Here’s the wget command on the MAAS VM:

seffyroff@ubujuju:~$ ip a
1: lo: <LOOPBACK,UP,LOWER_UP> mtu 65536 qdisc noqueue state UNKNOWN group default qlen 1000
    link/loopback 00:00:00:00:00:00 brd 00:00:00:00:00:00
    inet 127.0.0.1/8 scope host lo
       valid_lft forever preferred_lft forever
    inet6 ::1/128 scope host
       valid_lft forever preferred_lft forever
2: eth0: <BROADCAST,MULTICAST,UP,LOWER_UP> mtu 1500 qdisc mq state UP group default qlen 1000
    link/ether 00:15:5d:0a:40:04 brd ff:ff:ff:ff:ff:ff
    inet 10.0.10.9/24 brd 10.0.10.255 scope global eth0
       valid_lft forever preferred_lft forever
    inet6 fe80::215:5dff:fe0a:4004/64 scope link
       valid_lft forever preferred_lft forever
seffyroff@ubujuju:~$ wget http://10.0.10.9:5248/images/ubuntu/amd64/ga-18.04/bionic/daily/boot-kernel
--2018-11-02 17:24:45--  http://10.0.10.9:5248/images/ubuntu/amd64/ga-18.04/bionic/daily/boot-kernel
Connecting to 10.0.10.9:5248... failed: Connection refused.
seffyroff@ubujuju:~$ wget http://127.0.0.1:5248/images/ubuntu/amd64/ga-18.04/bionic/daily/boot-kernel
--2018-11-02 17:24:47--  http://127.0.0.1:5248/images/ubuntu/amd64/ga-18.04/bionic/daily/boot-kernel
Connecting to 127.0.0.1:5248... failed: Connection refused.

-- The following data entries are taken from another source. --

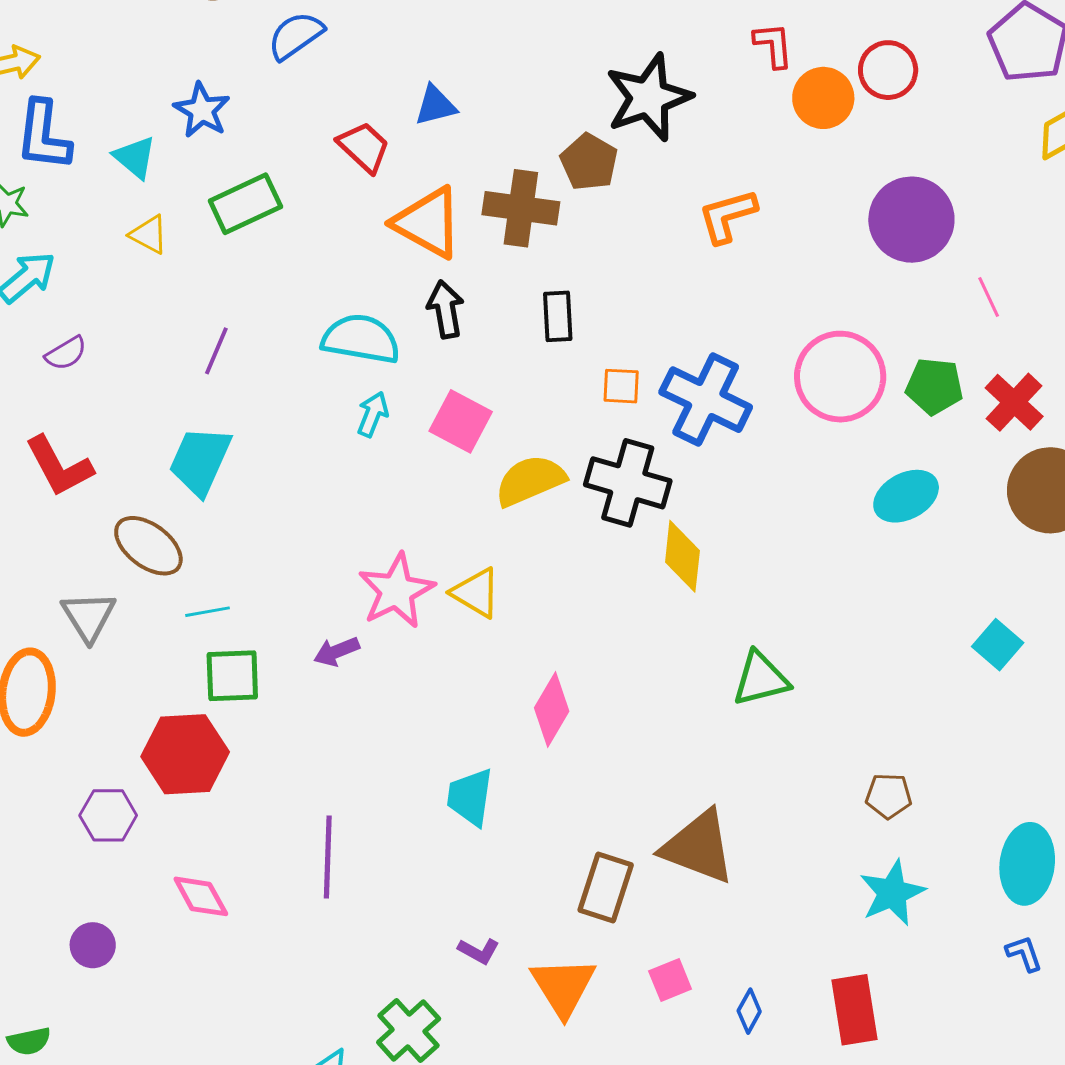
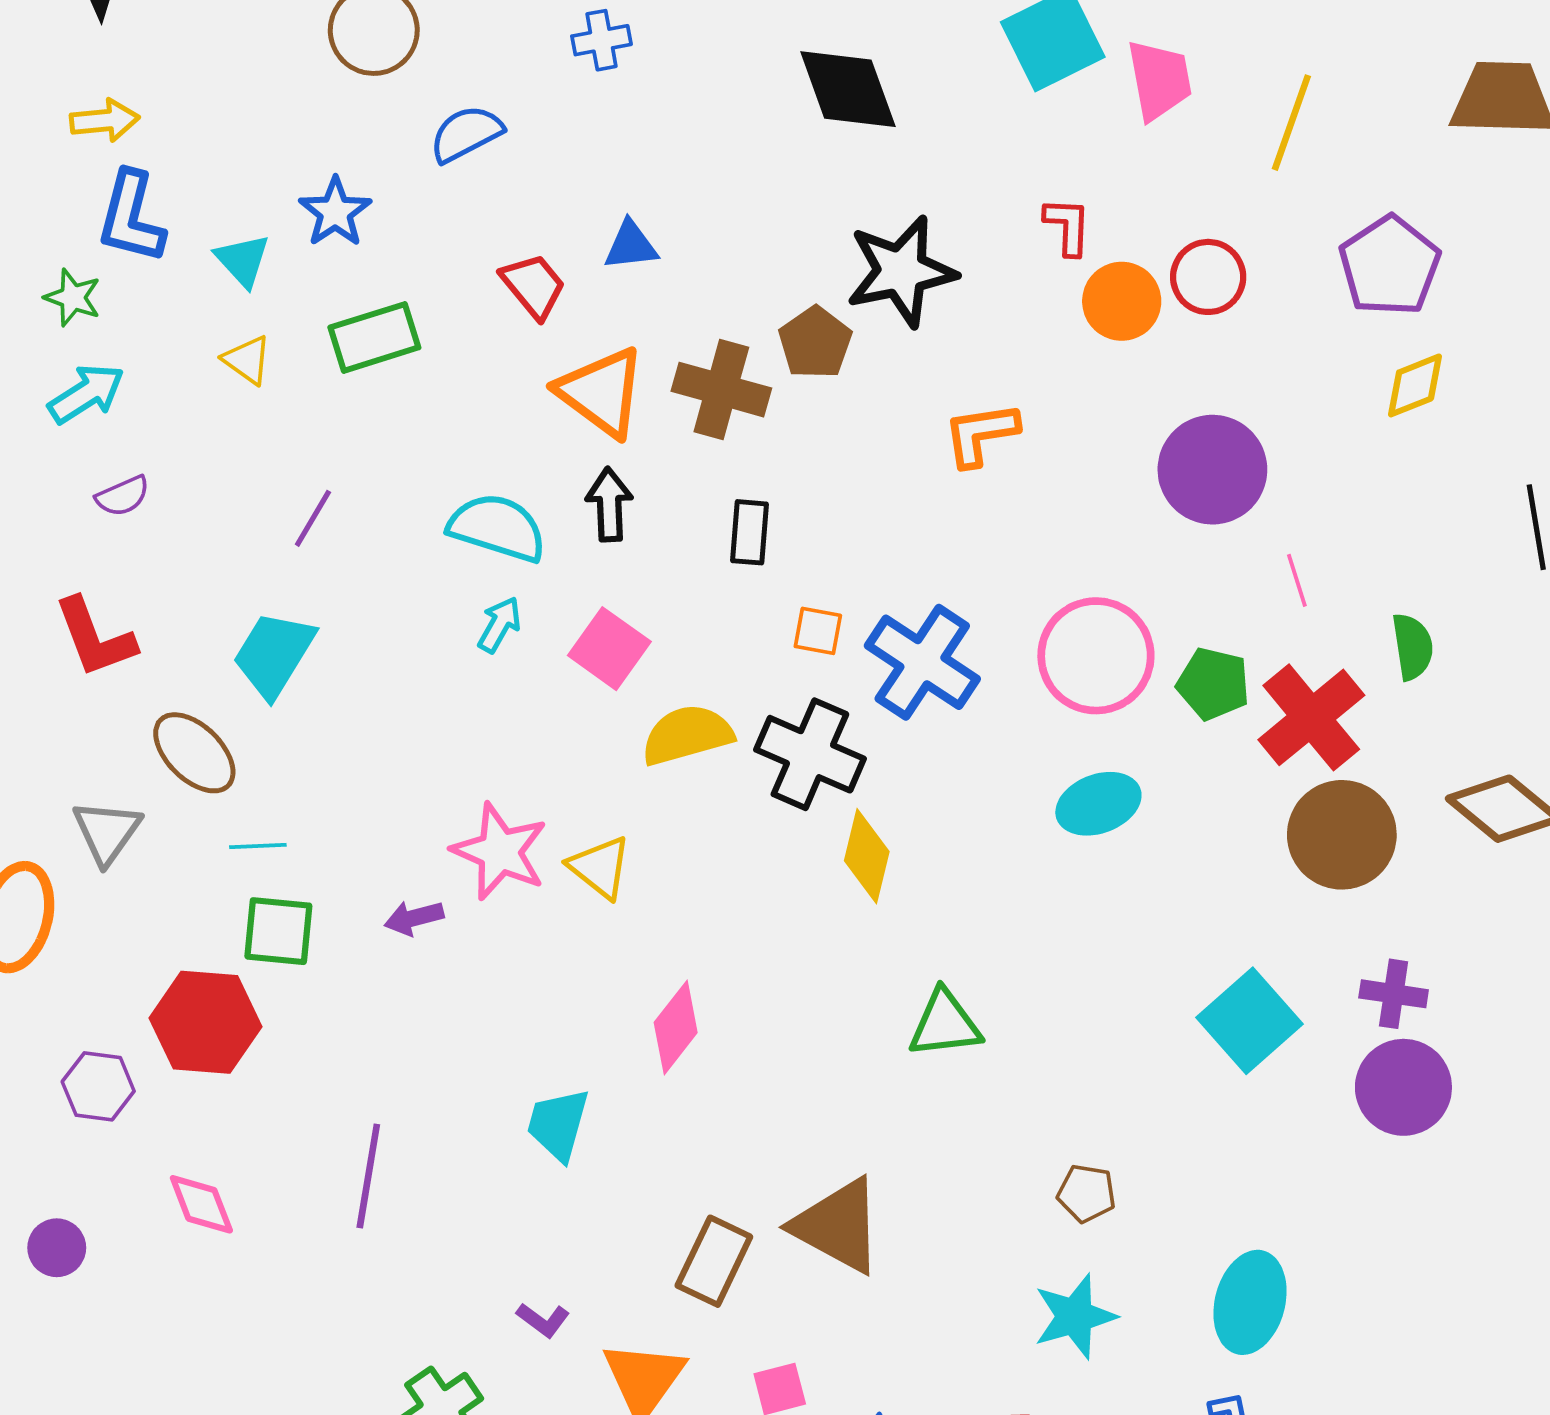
red cross: (1014, 402) -> (1311, 717), size x1.4
cyan ellipse: (906, 496) -> (1098, 804), moved
pink star: (396, 591) -> (500, 852), turned -30
cyan square: (998, 645) -> (1250, 1021), size x1.6

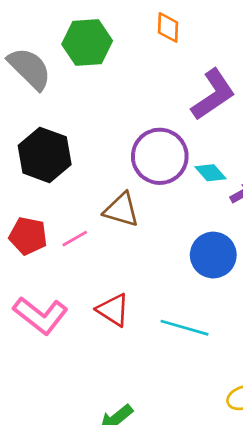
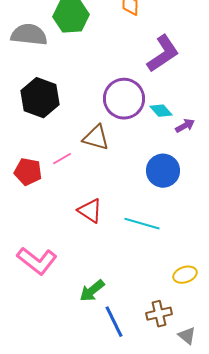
gray semicircle: (30, 69) -> (29, 35), turned -39
red pentagon: (28, 236) -> (28, 172), moved
pink L-shape: (40, 315) -> (37, 261), moved

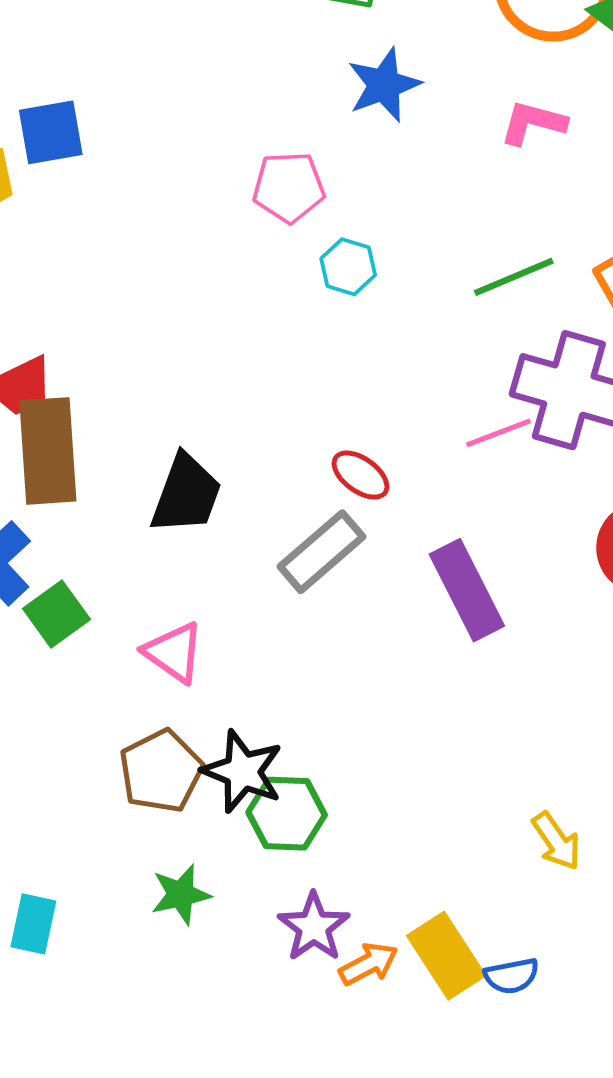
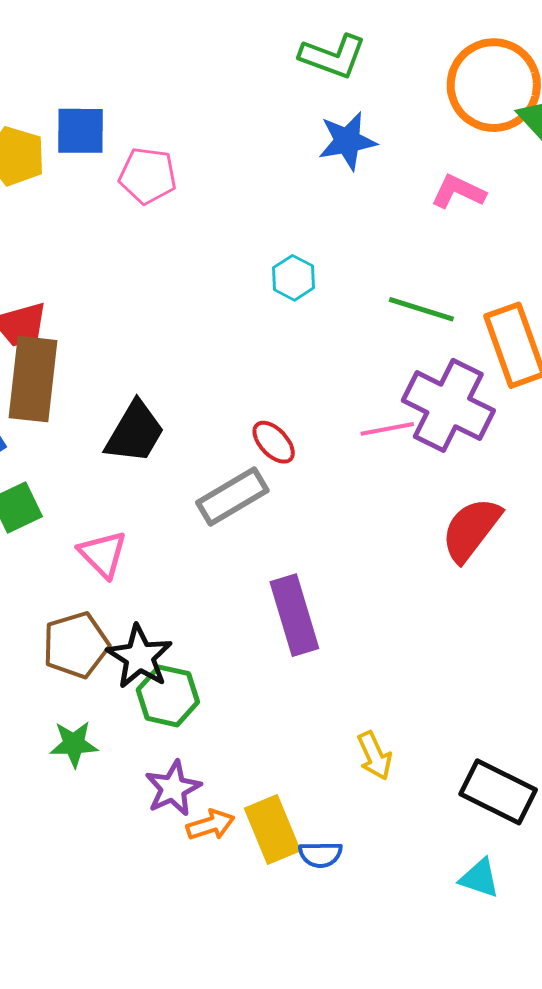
pink pentagon: (289, 187) -> (148, 176), moved
green line: (514, 277) -> (421, 309), turned 30
purple rectangle: (467, 590) -> (294, 615), moved

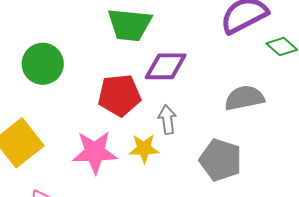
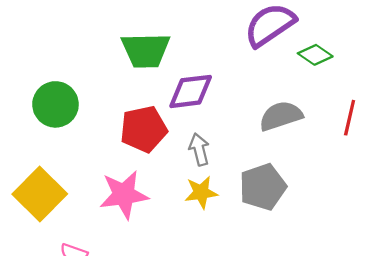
yellow star: (144, 148) -> (201, 192), moved
gray pentagon: (221, 160) -> (263, 187), turned -30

seffyroff · 5 November 2018 22:03

Tested this again today, and made a single change - installed from packages instead of Snap, and it all works fine! So I guess those Apparmor messages in the logspam were relevant…

mpontillo · 7 November 2018 17:40

I think you’re actually hitting a known bug. Sorry about that! Looks like we’re targeting a fix for the 2.5.0 final release.

seffyroff · 19 November 2018 05:44

I’m hitting this bug again, and was wondering if there’s a known workaround until this gets some love?

seffyroff · 14 December 2018 05:31

Happy holidays all, I hope this issue gets some love in the new year.

seffyroff · 19 January 2019 19:59

Hi again, I’m wondering about this once again! Are the snap changes to the nginx image downloader specific to rack or region in the snap, or is it more of a global change as the snap contains all operating modes?

system · 8 September 2020 19:27

This topic was automatically closed 2 days after the last reply. New replies are no longer allowed.